Der Architekt des Gemeindebauamtes, Herr Jung, hatte einen Neubau entworfen mit allem Komfort. Sechs Klassenräume, ein Werkraum, ein Handarbeitsraum, ein Physikraum, eine Lehrküche und eine Brauseanlage sowie ein Verwaltungshaus mit einer Hausmeisterwohnung waren geplant.

Selbst Erweiterungsmöglichkeiten waren bedacht. Aber nicht ohne das Zutun anderer Behörden. Mal sollte der Klassentrakt nach Süden weisen, dann nach Osten, nach Norden und schließlich wieder nach Süden.

Und dann kam im August 1958 die große Enttäuschung. Der General-Anzeiger vermeldete, dass die Bezirksregierung in Köln die Finanzierung der neuen Schule in Frage gestellt hatte, weil sie zu großzügig, zu aufwändig und zu kostspielig gehalten wurde – was Heinrich Brodeßer auf die Barrikaden trieb. Dem Gemeinderat schrieb er, dass am alten Schulhaus am Paul-Schürmann-Platz Trägerbalken verfault seien, wiederholt Deckenteile herabstürzten und so weiter.

Man sprach im Übrigen damals von Baukosten von 700 000 Mark. Dann kam letztendlich ein Unglück zu Hilfe: Im Januar 1959 stürzte die Schulmauer ein und bewies somit augenfällig die Baufälligkeit der Schule. Nach Streitigkeiten im Gemeinderat blieb eine Entscheidung über den Neubau am 20. März aus, vier Tage später gab es eine neue Sitzung, und der Schulneubau wurde genehmigt. Am nächsten Tag – so schnell war man damals aber doch – fand der erste Spatenstich durch Bürgermeister Bernhard Dresbach statt und schon am 26. Juni kam es zur Grundsteinlegung. Im Oktober des Jahres wehte dann schon der Richtkranz über dem Gebäude.

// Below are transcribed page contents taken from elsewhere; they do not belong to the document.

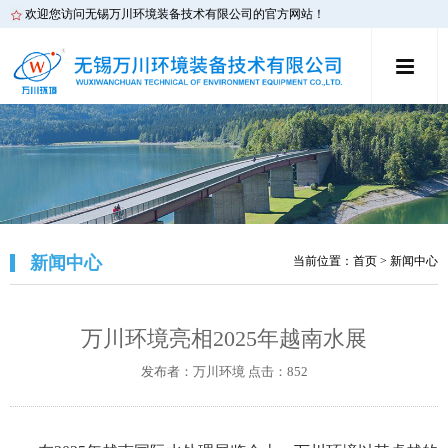
欢迎您访问无锡万川环境装备技术有限公司的官方网站！
新闻中心
当前位置：
首页
> 新闻中心
万川环境亮相2025年越南水展
发布者：万川环境 点击：852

Die Hoffnung, in den Sommerferien 1960 in das neue Gebäude umziehen zu können, ging indes nicht in Erfüllung. Was den Schülern eine Woche zusätzlicher Ferien einbrachte. Denn das alte Schulhaus durfte wegen eines TBC-Falles nicht mehr benutzt werden. So fand der Unterricht in drei Schichten im Jugendheim statt. Da kam Regierungsrat Lindlar, um einen neuen Lehrer der einklassigen evangelischen Schule zu besuchen. Lindlar fand den Unterricht im Jugendheim unmöglich und ordnete den Unterricht in der noch unfertigen neuen Schule an. Die Gemeindeverwaltung gab aber das Gebäude nicht frei wegen eines Unfallrisikos. Lindlar ordnete daraufhin eine Woche Ferien an.

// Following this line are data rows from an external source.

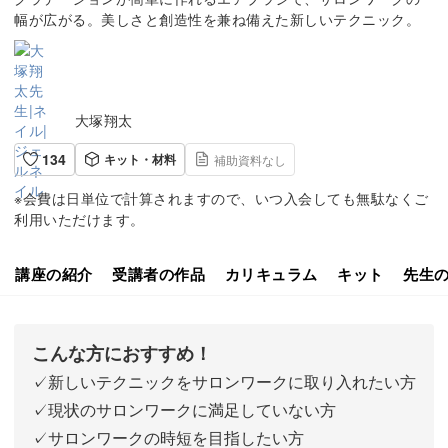
幅が広がる。美しさと創造性を兼ね備えた新しいテクニック。
大塚翔太
134
キット・材料
補助資料なし
※会費は日単位で計算されますので、いつ入会しても無駄なくご
利用いただけます。
講座の紹介
受講者の作品
カリキュラム
キット
先生
こんな方におすすめ！
✓新しいテクニックをサロンワークに取り入れたい方
✓現状のサロンワークに満足していない方
✓サロンワークの時短を目指したい方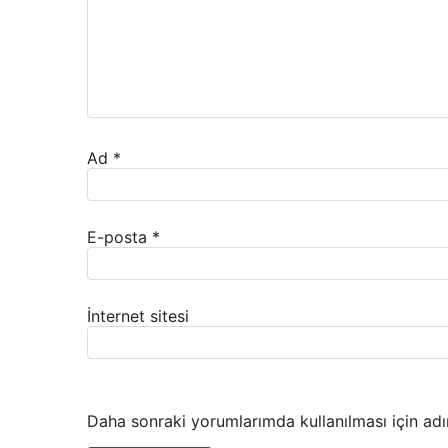
Ad
*
E-posta
*
İnternet sitesi
Daha sonraki yorumlarımda kullanılması için adı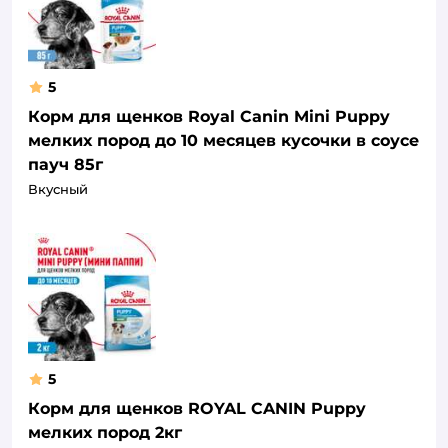
5
Корм для щенков Royal Canin Mini Puppy
мелких пород до 10 месяцев кусочки в соусе
пауч 85г
Вкусный
5
Корм для щенков ROYAL CANIN Puppy
мелких пород 2кг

Der Schulbetrieb wurde danach wieder aufgenommen mit Lehrwanderungen, Ausflügen und Religionsunterricht in der Kirche. Am 20. September schließlich konnte die neue Schule feierlich eingeweiht werden. Und der Physikraum hatte es den Schülern besonders angetan, erinnert sich Brodeßer: „Da hat es geknallt und gestunken, wenn wir etwa Knallgas herstellten.“ Ab 1966 nahte dann das Ende der klassischen Volksschule. Das neunte Schuljahr wurde eingeführt, zwei Kurzschuljahre ermöglichten es, den Schuljahresbeginn auf den Sommer zu verschieben, und 1968 kam es zur Trennung von Grund- und Hauptschule.

Für Bergheim hieß das, mit dem Schuljahr 1972/73 die Kinder der beiden fünften Klassen zur Hauptschule nach Sieglar abzugeben. 1975 sollten auf Verfügung der Bezirksregierung sogar alle Kinder des achten und neunten Schuljahres mitten im Schuljahr nach Sieglar umgeschult werden. Proteste von Eltern und der Stadtverwaltung halfen. Die Schüler konnten ihre Schulzeit in Bergheim im Juni 1976 beenden.

Die Schule lebt seitdem als Grundschule weiter. Das Gebäude wurde noch erweitert, eine geräumige Mehrzweckhalle angebaut. Seit dem 1. August 2001 heißt sie nun Siegauenschule und ist eine Gemeinschaftsgrundschule.